The tree of life represents the anima mundi – the soul of the world -  dancing life for us all. Male experience doesn’t own or solely represent the physical or the metaphysical world – we all hold up the sky.


  1. Great critique, Fern. From a writer's point of view, the male writers defended the criticism of lack of female 'story' because it was meant to be from the two cops point of view, who were males. Their job wasn't to tie the other characters' loose ends because we are following the story through the two main characters' eyes. And these two men ARE a product of the violent world they inhabit. To a certain point I agree with this defence -- the shot of the posse of men descending on the crime scene is probably a reality -- I imagine the make-up of policeforce in that area in the 70s? to be nearly 100% men. Also the scenes in the office at the police HQ made a shiver go through me -- so misogynist but probably how it was. Having said that though, I found your critique on the male/female dictomy to be so important to be said. We need to see women on the screen as equal and opposites to the men -- because it's just not true to see it any other way. As an aside, I also agree with your comments that Mc's wife wouldn't have slept with his partner, yes, because they were friends and it didn't fit her character -- or his! Stunning stuff Fern, great writing, and loved the tree pics :)

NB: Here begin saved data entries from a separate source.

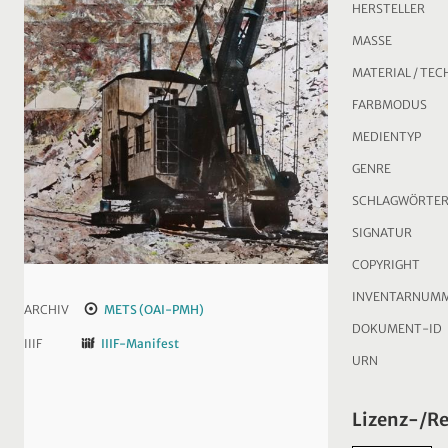
HERSTELLER
MASSE
MATERIAL / TEC
FARBMODUS
MEDIENTYP
GENRE
SCHLAGWÖRTE
SIGNATUR
COPYRIGHT
INVENTARNUM
ARCHIV
METS (OAI-PMH)
DOKUMENT-ID
IIIF
IIIF-Manifest
URN
Lizenz-/R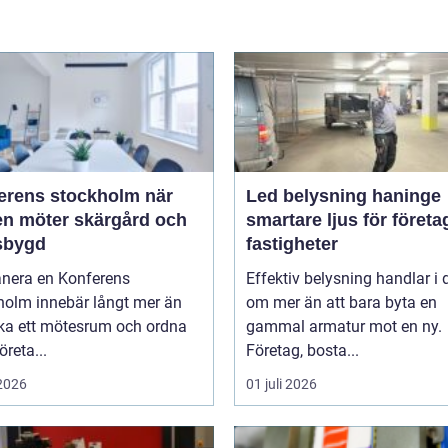
rens stockholm när
Led belysning haninge
en möter skärgård och
smartare ljus för företa
sbygd
fastigheter
anera en Konferens
Effektiv belysning handlar i
holm innebär långt mer än
om mer än att bara byta en
oka ett mötesrum och ordna
gammal armatur mot en ny.
öreta...
Företag, bosta...
 2026
01 juli 2026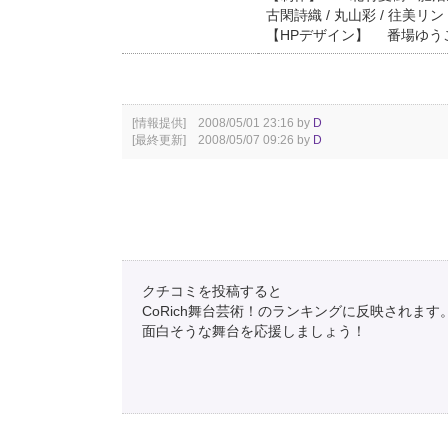
古閑詩織 / 丸山彩 / 往美リ
【HPデザイン】 番場ゆう
[情報提供] 2008/05/01 23:16 by
D
[最終更新] 2008/05/07 09:26 by
D
クチコミを投稿すると
CoRich舞台芸術！のランキングに反映されます
面白そうな舞台を応援しましょう！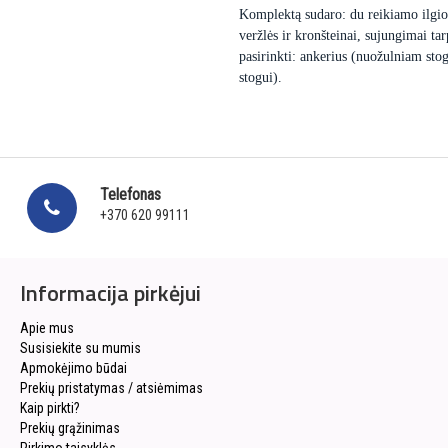
Komplektą sudaro: du reikiamo ilgio H
veržlės ir kronšteinai, sujungimai tar
pasirinkti: ankerius (nuožulniam stog
stogui).
Telefonas
+370 620 99111
Informacija pirkėjui
Apie mus
Susisiekite su mumis
Apmokėjimo būdai
Prekių pristatymas / atsiėmimas
Kaip pirkti?
Prekių grąžinimas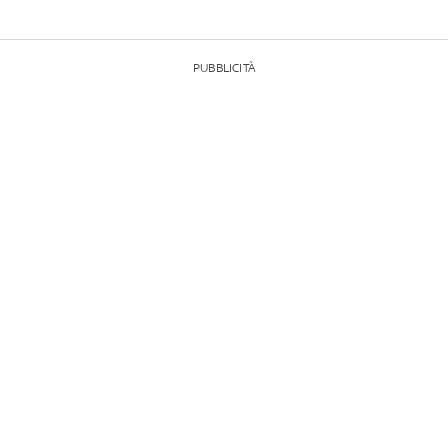
PUBBLICITÀ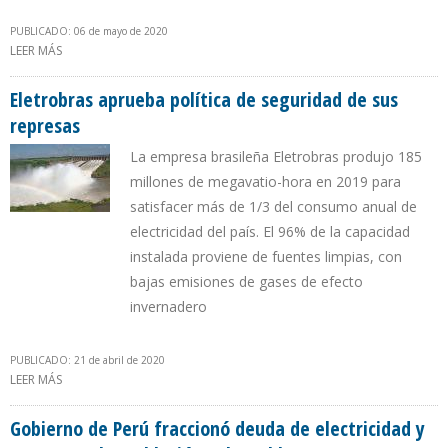
PUBLICADO: 06 de mayo de 2020
LEER MÁS
SOBRE GOBIERNO ARGENTINO EXIGE A EMPRESAS ELÉCTRICAS
COBRAR TARIFAS EN FUNCIÓN DEL MENOR CONSUMO
Eletrobras aprueba política de seguridad de sus
represas
La empresa brasileña Eletrobras produjo 185
millones de megavatio-hora en 2019 para
satisfacer más de 1/3 del consumo anual de
electricidad del país. El 96% de la capacidad
instalada proviene de fuentes limpias, con
bajas emisiones de gases de efecto
invernadero
PUBLICADO: 21 de abril de 2020
LEER MÁS
SOBRE ELETROBRAS APRUEBA POLÍTICA DE SEGURIDAD DE SUS
REPRESAS
Gobierno de Perú fraccionó deuda de electricidad y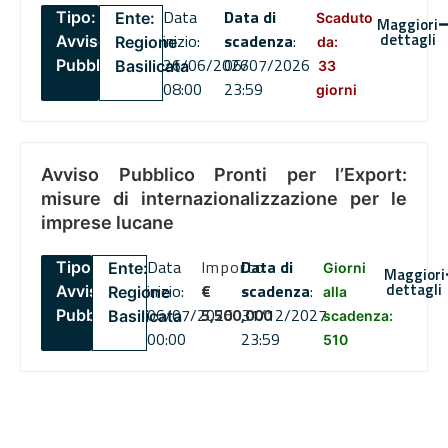
Data
Data di
Tipo:
Ente:
Scaduto
Maggiori
dettagli
inizio:
scadenza
:
Avviso
Regione
da:
26/06/2026
06/07/2026
Pubblico
Basilicata
33
08:00
23:59
giorni
Avviso Pubblico Pronti per l’Export:
misure di internazionalizzazione per le
imprese lucane
Data
Importo
Data di
Tipo:
Ente:
Giorni
Maggiori
dettagli
inizio:
€
scadenza
:
Avviso
Regione
alla
06/07/2026
5,500,000
31/12/2027
Pubblico
Basilicata
scadenza:
00:00
23:59
510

  2. Thanks for that insight from the writing point of view. However I disagree about "their job wasn't to tie the other characters' loose ends..." the writer deliberately set up tensions between a whole lot of dichotomies and never tied any of them - many questions opened, but never any attempt to reconcile them - EXCEPT for the male buddyship. And a really good/great writer would have been able to tell from the male point of view but given humanity to the women characters as well as been truer to the other tensions which the plot and writing kept throwing up. For example the atheism of Mathew Mc's character was completely undermined at the end when he appears dressed like a Christ-like figure (in the white hospital gown and long hair- classic Victorian Christ) spouting metaphysical claptrap, that Americans seem to lap up. Certainly these two characters are a product of the world they inhabit but just how aware of the deplorable sexism the writing was is deeply suspect. AND the writing utilised that sexism in very cynical and formulaic ways.